Lucinda was too startled by the smell and the heat that hit her as they went through the big doors to wonder what a “lifting-thing” might be. The ceiling of this barn was dauntingly high, twice as high as the Sick Barn’s, spider-webbed with metal girders and dozens of bright hanging lights. The odor of the place made her nose prickle and her eyes water. It smelled like the dragon, but more so-more musky, more sour, more… strange.

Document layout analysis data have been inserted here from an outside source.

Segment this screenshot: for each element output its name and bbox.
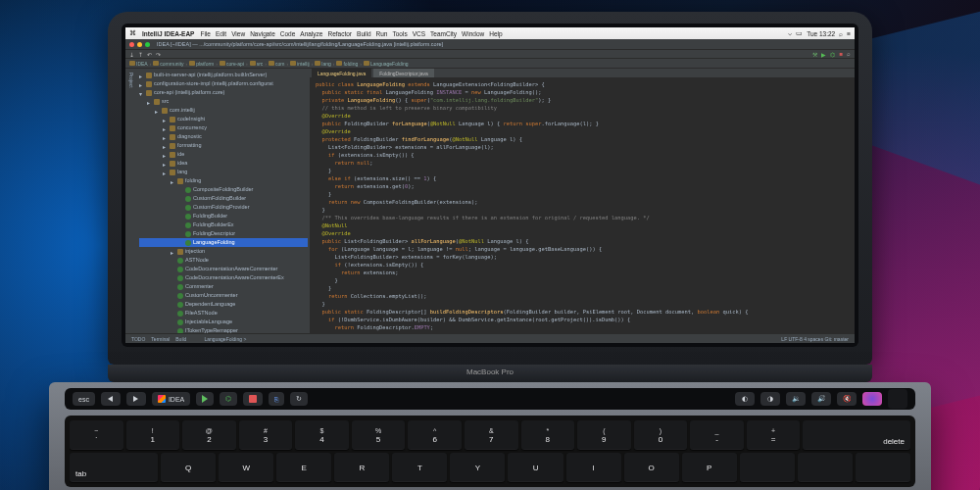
tree-item[interactable]: DependentLanguage: [139, 300, 308, 309]
touchbar-mute-icon[interactable]: 🔇: [837, 392, 857, 406]
key-7[interactable]: &7: [465, 420, 518, 450]
breadcrumb-item[interactable]: community: [153, 61, 183, 67]
keyboard[interactable]: ~`!1@2#3$4%5^6&7*8(9)0_-+=delete tabQWER…: [65, 416, 915, 487]
status-right[interactable]: LF UTF-8 4 spaces Git: master: [781, 336, 849, 342]
tree-item[interactable]: CodeDocumentationAwareCommenterEx: [139, 273, 308, 282]
stop-icon[interactable]: ■: [839, 51, 843, 57]
wifi-icon[interactable]: ⌵: [788, 29, 792, 37]
touchbar-siri-icon[interactable]: [862, 392, 882, 406]
key-u[interactable]: U: [508, 453, 563, 482]
tree-item[interactable]: ▸codeInsight: [139, 115, 308, 123]
redo-icon[interactable]: ↷: [156, 51, 161, 58]
battery-icon[interactable]: ▭: [796, 29, 803, 37]
key-w[interactable]: W: [219, 453, 273, 482]
menu-vcs[interactable]: VCS: [413, 30, 425, 37]
clock[interactable]: Tue 13:22: [807, 30, 835, 37]
key-4[interactable]: $4: [295, 420, 349, 450]
app-name[interactable]: IntelliJ IDEA-EAP: [142, 30, 194, 37]
key-y[interactable]: Y: [450, 453, 505, 482]
status-bar[interactable]: TODO Terminal Build LanguageFolding > LF…: [125, 333, 855, 343]
tree-item[interactable]: FoldingDescriptor: [139, 229, 308, 238]
key-blank[interactable]: [740, 453, 795, 482]
menu-code[interactable]: Code: [280, 30, 296, 37]
touchbar-commit-icon[interactable]: ⎘: [269, 392, 284, 406]
key-r[interactable]: R: [334, 453, 389, 482]
key-3[interactable]: #3: [239, 420, 293, 450]
undo-icon[interactable]: ↶: [147, 51, 152, 58]
menu-view[interactable]: View: [231, 30, 245, 37]
key-`[interactable]: ~`: [70, 420, 123, 450]
zoom-icon[interactable]: [145, 42, 150, 47]
build-icon[interactable]: ⚒: [812, 51, 817, 58]
key-0[interactable]: )0: [634, 420, 688, 450]
key-t[interactable]: T: [392, 453, 447, 482]
menu-edit[interactable]: Edit: [216, 30, 226, 37]
tree-item[interactable]: FileASTNode: [139, 309, 308, 318]
touchbar-volume-up-icon[interactable]: 🔊: [811, 392, 831, 406]
touch-id-sensor[interactable]: [888, 389, 907, 409]
menu-analyze[interactable]: Analyze: [300, 30, 322, 37]
key-q[interactable]: Q: [161, 453, 216, 482]
touch-bar[interactable]: esc IDEA ⌬ ⎘ ↻ ◐ ◑ 🔉 🔊 🔇: [65, 388, 915, 410]
key-o[interactable]: O: [624, 453, 679, 482]
tree-item[interactable]: FoldingBuilderEx: [139, 220, 308, 229]
breadcrumb-bar[interactable]: IDEA›community›platform›core-api›src›com…: [125, 59, 855, 69]
tree-module[interactable]: ▸built-in-server-api (intellij.platform.…: [139, 71, 308, 79]
breadcrumb-item[interactable]: lang: [315, 61, 330, 67]
key-blank[interactable]: [856, 453, 910, 482]
save-icon[interactable]: ⤒: [138, 51, 143, 58]
tree-item[interactable]: Commenter: [139, 282, 308, 291]
touchbar-volume-down-icon[interactable]: 🔉: [786, 392, 806, 406]
main-toolbar[interactable]: ⤓ ⤒ ↶ ↷ ⚒ ▶ ⌬ ■ ⌕: [125, 49, 855, 59]
breadcrumb-item[interactable]: IDEA: [129, 61, 148, 67]
touchbar-debug-icon[interactable]: ⌬: [220, 392, 237, 406]
editor-tab[interactable]: FoldingDescriptor.java: [373, 69, 433, 77]
menu-window[interactable]: Window: [462, 30, 484, 37]
tree-item[interactable]: CompositeFoldingBuilder: [139, 185, 308, 194]
run-icon[interactable]: ▶: [821, 51, 826, 58]
status-build[interactable]: Build: [175, 336, 186, 342]
tree-item[interactable]: ▸folding: [139, 176, 308, 185]
tree-item[interactable]: ▸injection: [139, 247, 308, 256]
breadcrumb-item[interactable]: LanguageFolding: [364, 61, 409, 67]
tree-module[interactable]: ▾core-api (intellij.platform.core): [139, 88, 308, 97]
key-blank[interactable]: [798, 453, 853, 482]
project-tool-tab[interactable]: Project: [128, 73, 134, 88]
key-p[interactable]: P: [682, 453, 737, 482]
touchbar-idea-button[interactable]: IDEA: [152, 392, 190, 406]
key-tab[interactable]: tab: [70, 453, 158, 482]
editor-tabs[interactable]: LanguageFolding.javaFoldingDescriptor.ja…: [310, 69, 855, 78]
key-=[interactable]: +=: [747, 420, 801, 450]
tree-item[interactable]: CustomFoldingBuilder: [139, 194, 308, 203]
breadcrumb-item[interactable]: src: [250, 61, 264, 67]
search-icon[interactable]: ⌕: [847, 51, 851, 57]
tree-item[interactable]: InjectableLanguage: [139, 318, 308, 326]
tree-item[interactable]: CustomUncommenter: [139, 291, 308, 300]
tree-item[interactable]: ▸com.intellij: [139, 106, 308, 115]
menu-refactor[interactable]: Refactor: [327, 30, 352, 37]
touchbar-run-icon[interactable]: [196, 392, 214, 406]
key-delete[interactable]: delete: [803, 420, 910, 450]
macos-menubar[interactable]: ⌘ IntelliJ IDEA-EAP FileEditViewNavigate…: [125, 27, 855, 39]
tree-item[interactable]: CodeDocumentationAwareCommenter: [139, 265, 308, 273]
menu-tools[interactable]: Tools: [392, 30, 407, 37]
tree-item[interactable]: ▸concurrency: [139, 123, 308, 132]
tree-item[interactable]: ▸lang: [139, 168, 308, 176]
touchbar-update-icon[interactable]: ↻: [290, 392, 308, 406]
key-5[interactable]: %5: [352, 420, 406, 450]
menu-build[interactable]: Build: [357, 30, 370, 37]
touchbar-esc[interactable]: esc: [73, 392, 95, 406]
key-i[interactable]: I: [566, 453, 621, 482]
tree-item[interactable]: ASTNode: [139, 256, 308, 265]
tree-item[interactable]: ▸diagnostic: [139, 132, 308, 141]
tree-module[interactable]: ▸configuration-store-impl (intellij.plat…: [139, 79, 308, 88]
spotlight-icon[interactable]: ⌕: [839, 30, 843, 37]
breadcrumb-item[interactable]: platform: [189, 61, 214, 67]
apple-menu-icon[interactable]: ⌘: [129, 29, 136, 37]
editor-tab[interactable]: LanguageFolding.java: [312, 69, 371, 77]
code-editor[interactable]: public class LanguageFolding extends Lan…: [310, 78, 855, 333]
touchbar-forward-icon[interactable]: [126, 392, 146, 406]
breadcrumb-item[interactable]: folding: [336, 61, 358, 67]
tree-item[interactable]: ▸src: [139, 97, 308, 106]
key--[interactable]: _-: [690, 420, 744, 450]
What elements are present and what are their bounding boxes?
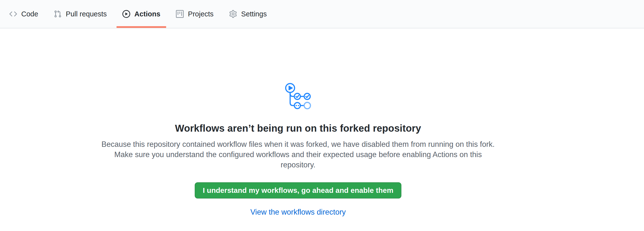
blankslate-description: Because this repository contained workfl… <box>100 139 496 170</box>
tab-code-label: Code <box>21 11 38 18</box>
tab-actions[interactable]: Actions <box>116 0 166 28</box>
repo-tab-nav: Code Pull requests Actions Projects Sett <box>0 0 644 28</box>
view-workflows-directory-link[interactable]: View the workflows directory <box>250 208 346 216</box>
enable-workflows-button[interactable]: I understand my workflows, go ahead and … <box>195 182 402 198</box>
tab-pull-requests[interactable]: Pull requests <box>48 0 113 28</box>
actions-disabled-page: Workflows aren’t being run on this forke… <box>0 28 644 216</box>
tab-settings-label: Settings <box>241 11 267 18</box>
play-circle-icon <box>122 10 130 18</box>
tab-pull-requests-label: Pull requests <box>66 11 107 18</box>
gear-icon <box>229 10 237 18</box>
blankslate: Workflows aren’t being run on this forke… <box>98 28 498 216</box>
tab-actions-label: Actions <box>134 11 160 18</box>
tab-settings[interactable]: Settings <box>223 0 273 28</box>
blankslate-title: Workflows aren’t being run on this forke… <box>98 123 498 134</box>
tab-projects[interactable]: Projects <box>170 0 220 28</box>
code-icon <box>9 10 17 18</box>
workflow-graph-icon <box>284 82 312 111</box>
button-row: I understand my workflows, go ahead and … <box>98 170 498 198</box>
git-pull-request-icon <box>54 10 62 18</box>
repo-tabs: Code Pull requests Actions Projects Sett <box>2 0 274 28</box>
project-board-icon <box>176 10 184 18</box>
link-row: View the workflows directory <box>98 208 498 216</box>
tab-code[interactable]: Code <box>4 0 44 28</box>
tab-projects-label: Projects <box>188 11 214 18</box>
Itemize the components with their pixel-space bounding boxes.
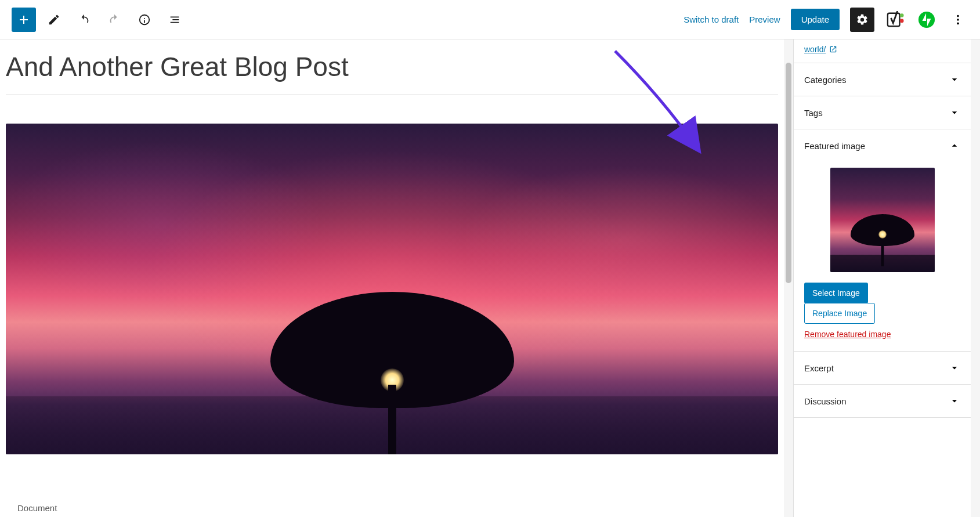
categories-header[interactable]: Categories [794, 63, 971, 96]
toolbar-right: Switch to draft Preview Update [684, 8, 968, 32]
chevron-down-icon [949, 395, 960, 407]
excerpt-label: Excerpt [804, 363, 834, 373]
content-area: And Another Great Blog Post Document wor… [0, 39, 980, 517]
remove-featured-image-link[interactable]: Remove featured image [804, 330, 891, 339]
permalink-panel: world/ [794, 39, 971, 63]
featured-image-body: Select Image Replace Image Remove featur… [794, 168, 971, 351]
svg-point-4 [957, 15, 959, 17]
image-tree [270, 292, 514, 454]
svg-point-3 [918, 11, 935, 27]
more-vertical-icon [952, 13, 964, 26]
document-breadcrumb[interactable]: Document [17, 503, 57, 513]
chevron-down-icon [949, 107, 960, 118]
chevron-down-icon [949, 362, 960, 374]
external-link-icon [829, 45, 837, 53]
add-block-button[interactable] [12, 8, 36, 32]
outline-button[interactable] [162, 8, 187, 32]
featured-image-header[interactable]: Featured image [794, 129, 971, 162]
preview-button[interactable]: Preview [749, 15, 780, 24]
editor-canvas[interactable]: And Another Great Blog Post Document [0, 39, 784, 517]
redo-button[interactable] [102, 8, 126, 32]
info-button[interactable] [132, 8, 157, 32]
undo-button[interactable] [72, 8, 96, 32]
undo-icon [78, 13, 91, 26]
settings-sidebar: world/ Categories Tags Featured image [793, 39, 971, 517]
tags-panel: Tags [794, 96, 971, 129]
permalink-text: world/ [804, 45, 826, 54]
edit-mode-button[interactable] [42, 8, 66, 32]
permalink-link[interactable]: world/ [804, 45, 837, 54]
featured-image-buttons: Select Image Replace Image [804, 283, 875, 324]
settings-button[interactable] [850, 8, 874, 32]
redo-icon [108, 13, 121, 26]
chevron-down-icon [949, 74, 960, 85]
sidebar-scrollbar[interactable] [971, 39, 980, 517]
featured-image-panel: Featured image Select Image Replace Imag… [794, 129, 971, 352]
categories-label: Categories [804, 75, 847, 85]
svg-point-1 [900, 13, 904, 17]
update-button[interactable]: Update [791, 9, 840, 30]
toolbar-left [12, 8, 187, 32]
gear-icon [856, 13, 869, 26]
excerpt-header[interactable]: Excerpt [794, 352, 971, 384]
discussion-label: Discussion [804, 396, 847, 406]
replace-image-button[interactable]: Replace Image [804, 303, 875, 324]
categories-panel: Categories [794, 63, 971, 96]
yoast-seo-button[interactable] [885, 9, 906, 30]
jetpack-icon [918, 11, 935, 28]
svg-point-5 [957, 19, 959, 21]
excerpt-panel: Excerpt [794, 352, 971, 385]
discussion-header[interactable]: Discussion [794, 385, 971, 417]
jetpack-button[interactable] [916, 9, 937, 30]
more-options-button[interactable] [948, 9, 968, 30]
svg-point-6 [957, 22, 959, 24]
switch-to-draft-button[interactable]: Switch to draft [684, 15, 739, 24]
list-icon [168, 13, 181, 26]
post-featured-image[interactable] [6, 124, 778, 454]
featured-image-label: Featured image [804, 141, 865, 151]
plus-icon [17, 13, 31, 27]
top-toolbar: Switch to draft Preview Update [0, 0, 980, 39]
editor-scrollbar[interactable] [784, 39, 793, 517]
pencil-icon [48, 13, 60, 26]
discussion-panel: Discussion [794, 385, 971, 418]
chevron-up-icon [949, 140, 960, 151]
svg-point-2 [900, 19, 904, 23]
post-title[interactable]: And Another Great Blog Post [6, 51, 778, 95]
tags-label: Tags [804, 108, 823, 118]
featured-image-thumbnail[interactable] [830, 168, 935, 272]
select-image-button[interactable]: Select Image [804, 283, 868, 303]
tags-header[interactable]: Tags [794, 96, 971, 129]
info-icon [138, 13, 151, 26]
yoast-icon [887, 11, 904, 28]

Stranger than a dragon? she couldn’t help thinking. A day ago she couldn’t even have imagined meeting a dragon at all. She heard a sound behind her and turned to see Colin Needle coming in after them.
“Hello, Lucinda,” he said. “Looks like I caught up with you.”
“Are you not supposed to be working on the feed budget, Master Needle?” asked Ragnar sternly.
For a moment, as the pale boy stared angrily at the big yellow-haired man, Colin didn’t look very nice at all. “As it happens, my mother sent me here to ask Gideon something.”
Ragnar was still frowning. “Mr. Goldring is here? I thought he was ill this morning and was going to stay in bed.”
Colin shrugged. “He changed his mind. My mother wasn’t very happy about it, but you know how Gideon is-”
Just then something screeched, a noise like failing car brakes. Lucinda jumped. “What was that?” she demanded. “You said the dragon was gone!”
“Don’t be such a baby,” Tyler growled.
She wanted to slug him. Like he wasn’t ever scared of anything! How about when Mom tried to get him to eat sushi?
Ragnar patted her shoulder. “I said no dragon. But the other serpents-this is their home too.”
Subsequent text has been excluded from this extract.